* **HOW TO COMPLETE THIS TASK**
Your task is to copy every line of the entries that contains "Universidad".

Stored dataset items
..........

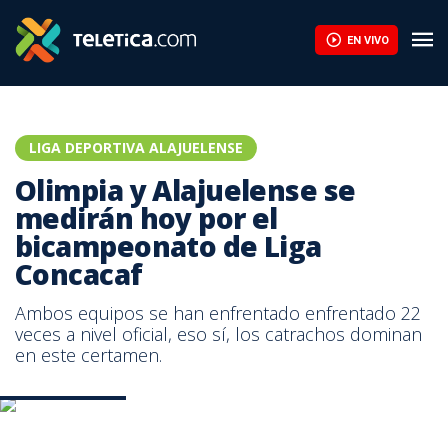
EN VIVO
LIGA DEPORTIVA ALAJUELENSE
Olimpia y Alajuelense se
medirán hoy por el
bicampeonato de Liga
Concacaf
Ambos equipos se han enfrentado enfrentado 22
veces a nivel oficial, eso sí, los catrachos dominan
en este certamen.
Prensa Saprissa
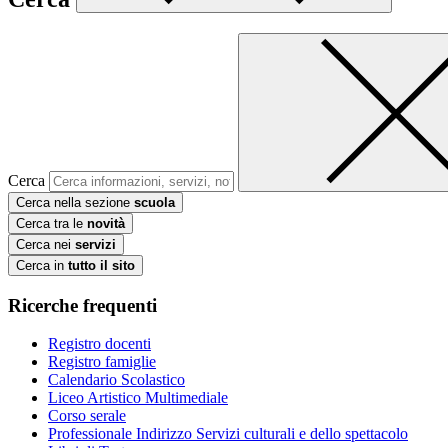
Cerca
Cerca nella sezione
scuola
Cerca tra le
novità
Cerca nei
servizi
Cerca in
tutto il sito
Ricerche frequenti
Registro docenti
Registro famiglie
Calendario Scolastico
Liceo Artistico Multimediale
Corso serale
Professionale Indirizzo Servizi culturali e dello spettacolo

..........

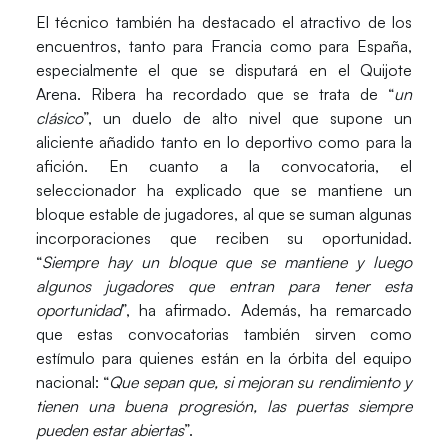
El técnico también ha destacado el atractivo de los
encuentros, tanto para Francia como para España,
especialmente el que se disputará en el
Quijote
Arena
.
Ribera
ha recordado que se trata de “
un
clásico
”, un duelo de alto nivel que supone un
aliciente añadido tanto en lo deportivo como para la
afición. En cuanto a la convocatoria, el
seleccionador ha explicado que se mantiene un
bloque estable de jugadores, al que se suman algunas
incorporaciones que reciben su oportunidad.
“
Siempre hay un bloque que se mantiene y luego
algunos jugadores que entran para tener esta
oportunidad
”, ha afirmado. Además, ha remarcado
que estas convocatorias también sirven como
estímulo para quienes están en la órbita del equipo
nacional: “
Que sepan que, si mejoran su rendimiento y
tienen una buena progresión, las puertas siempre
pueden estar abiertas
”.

..........

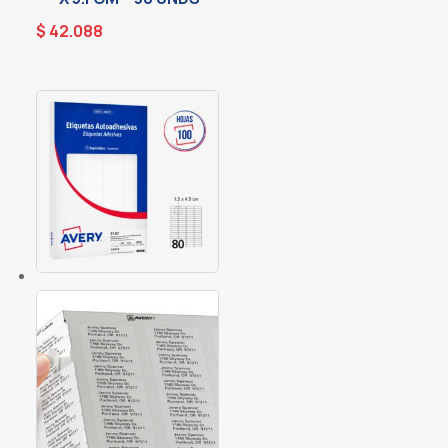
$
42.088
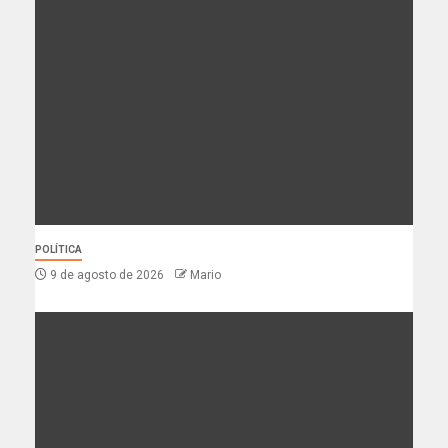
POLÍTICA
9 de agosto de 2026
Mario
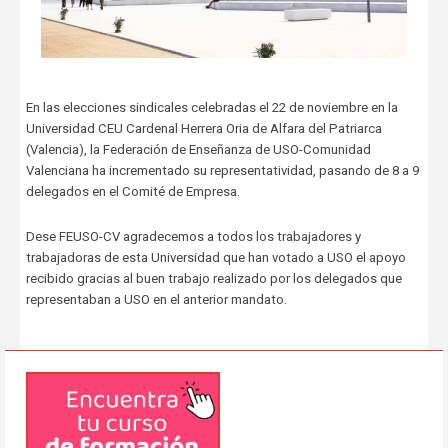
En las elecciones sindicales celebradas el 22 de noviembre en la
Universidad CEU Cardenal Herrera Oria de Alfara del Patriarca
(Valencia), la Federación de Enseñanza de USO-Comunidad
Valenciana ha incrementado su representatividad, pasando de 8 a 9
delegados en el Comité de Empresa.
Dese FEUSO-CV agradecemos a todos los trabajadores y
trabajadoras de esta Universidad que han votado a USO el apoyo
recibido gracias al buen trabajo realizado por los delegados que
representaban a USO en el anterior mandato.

..........

* **REPLY TO THE TASK**
Universidad CEU Cardenal Herrera Oria de Alfara del Patriarca
trabajadoras de esta Universidad que han votado a USO el apoyo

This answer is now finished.